• **EXERCISE DETAILS**
Give only a number in reply. It should be how many lines in the records contain the string "that".

[Extracted page text data]

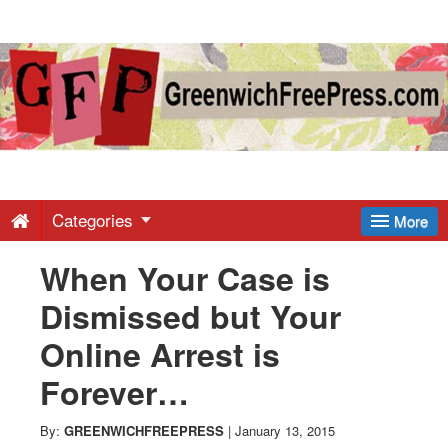
Greenwich
Free
Press
-
Categories
More
When Your Case is
Latest
Dismissed but Your
News
Online Arrest is
Forever…
from
By:
GREENWICHFREEPRESS
|
January 13, 2015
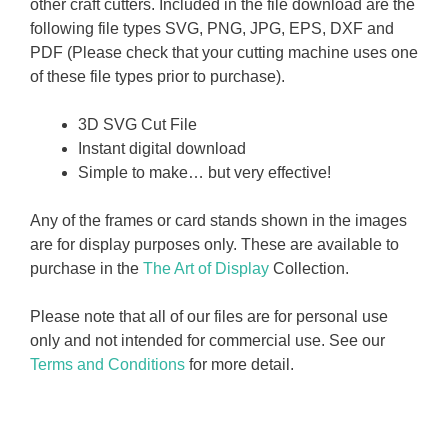
other craft cutters. Included in the file download are the
following file types SVG, PNG, JPG, EPS, DXF and
PDF (Please check that your cutting machine uses one
of these file types prior to purchase).
3D SVG Cut File
Instant digital download
Simple to make… but very effective!
Any of the frames or card stands shown in the images
are for display purposes only. These are available to
purchase in the
The Art of Display
Collection.
Please note that all of our files are for personal use
only and not intended for commercial use. See our
Terms and Conditions
for more detail.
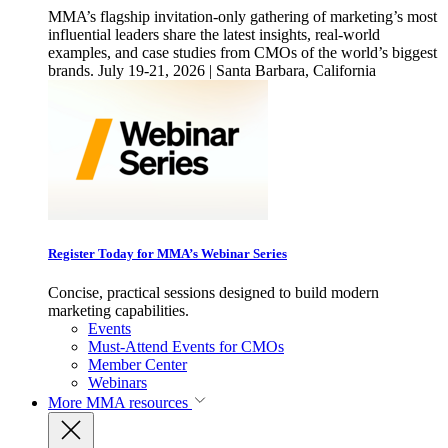
MMA’s flagship invitation-only gathering of marketing’s most
influential leaders share the latest insights, real-world
examples, and case studies from CMOs of the world’s biggest
brands. July 19-21, 2026 | Santa Barbara, California
Register Today for MMA’s Webinar Series
Concise, practical sessions designed to build modern
marketing capabilities.
Events
Must-Attend Events for CMOs
Member Center
Webinars
More
MMA resources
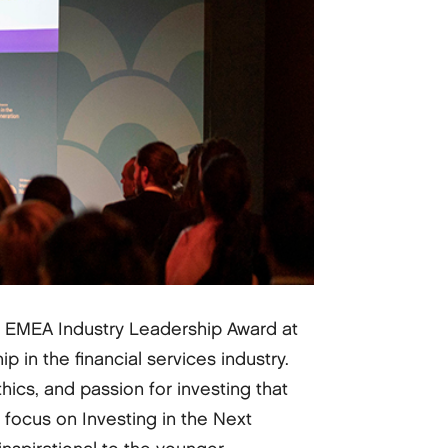
s EMEA Industry Leadership Award at
in the financial services industry.
hics, and passion for investing that
 focus on Investing in the Next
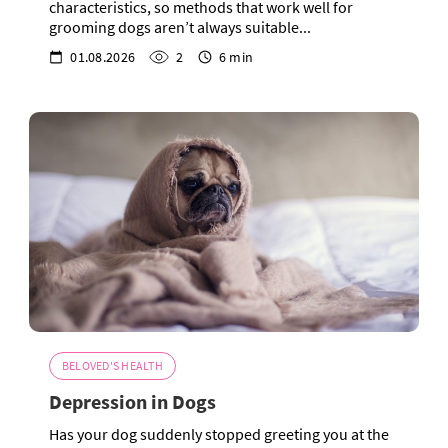
characteristics, so methods that work well for
grooming dogs aren’t always suitable...
01.08.2026
2
6 min
BELOVED'S HEALTH
Depression in Dogs
Has your dog suddenly stopped greeting you at the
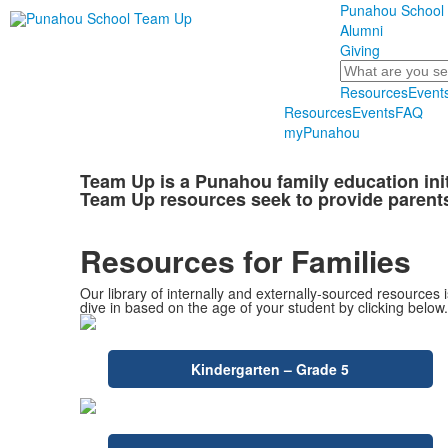
Punahou School
Alumni
Giving
Search
Resources
Event
Resources
Events
FAQ
myPunahou
Team Up is a Punahou family education ini
Team Up resources seek to provide parents
Resources for Families
Our library of internally and externally-sourced resources 
dive in based on the age of your student by clicking below.
Kindergarten – Grade 5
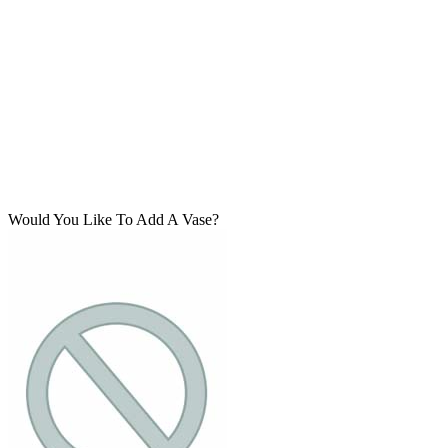
Would You Like To Add A Vase?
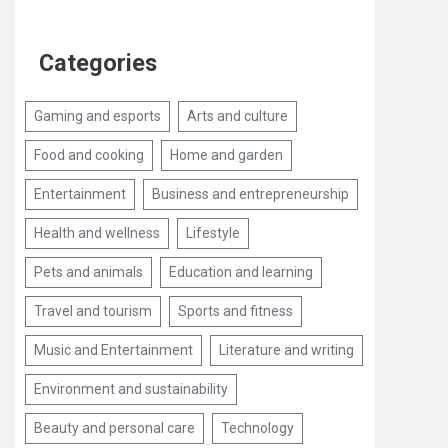
Categories
Gaming and esports
Arts and culture
Food and cooking
Home and garden
Entertainment
Business and entrepreneurship
Health and wellness
Lifestyle
Pets and animals
Education and learning
Travel and tourism
Sports and fitness
Music and Entertainment
Literature and writing
Environment and sustainability
Beauty and personal care
Technology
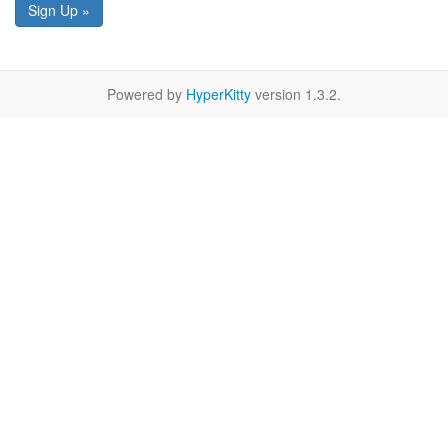
Sign Up »
Powered by
HyperKitty
version 1.3.2.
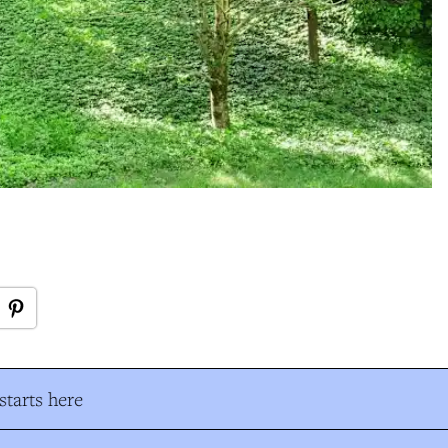
tarts here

• **EXERCISE ANSWER**
4